Shrinkflation: Not Just for Cookies

Cookie monster is mad:

But he’s not the only one. President Biden is mad too.

By now, hopefully we’ve all heard of shrinkflation. But if you haven’t, it’s when the unit price (e.g., the cost per pound) increases not because the price of the good went up, but because the product shrank in size.

Let’s be clear about a few things. First, this is nothing new. Here’s an Economist story from 2019 (pre-pandemic and pre-Bidenflation) talking about shrinkflation. You can find many such anecdotal stories back even further.

Second, the BLS is aware of this. They track it, and price it into the CPI. Take a look at the price data which underlies the CPI: it’s all stated in units. Price per pound, price per dozen, etc.

Moreover, the BLS also recently gave us some data on how frequently this happens. It’s pretty rare. Even among food items, which are a category the includes a fair amount of shrinkflation, only about 3 percent of products experienced any downsizing or upsizing from 2015-2021. That’s right, sometimes packages get larger, not smaller, which effectively lowers the unit price. “Shrinkdeflation” anyone?

The following chart is especially interesting. First, it shows the rarity of either downsizing or upsizing products. The CPI measures about 100,000 prices. There are only about 10-70 products per month where downsizing (“shrinkflation”) is happening. Perhaps more importantly, this number has been falling over time, at least for the years they studied. In 2021, the year that “Bidenflation” kicked off, downsizing was almost as common (or rather, rare) as upsizing.
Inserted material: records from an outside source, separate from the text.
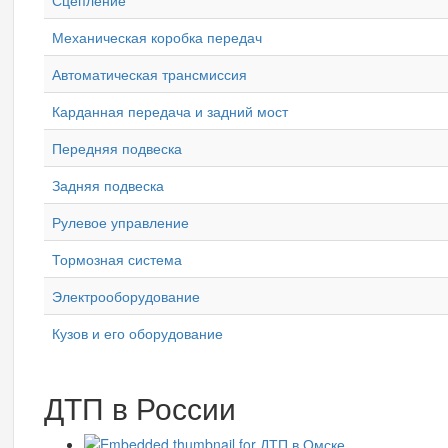
Механическая коробка передач
Автоматическая трансмиссия
Карданная передача и задний мост
Передняя подвеска
Задняя подвеска
Рулевое управление
Тормозная система
Электрооборудование
Кузов и его оборудование
ДТП в России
While the BLS report doesn’t give us specific data on cookies in that report, they do tell us about some products that might be close substitutes for cookies: cakes and cupcakes, and snacks. Snacks are the food category with the most shrinkflation over this time period, but it still amounts to only about 0.4 percent of all price reports. Cakes and cupcakes are only about half of that, and almost as likely to be upsized as downsized.

In short: shrinkflation is real, but it’s rare and the BLS incorporates it into the CPI.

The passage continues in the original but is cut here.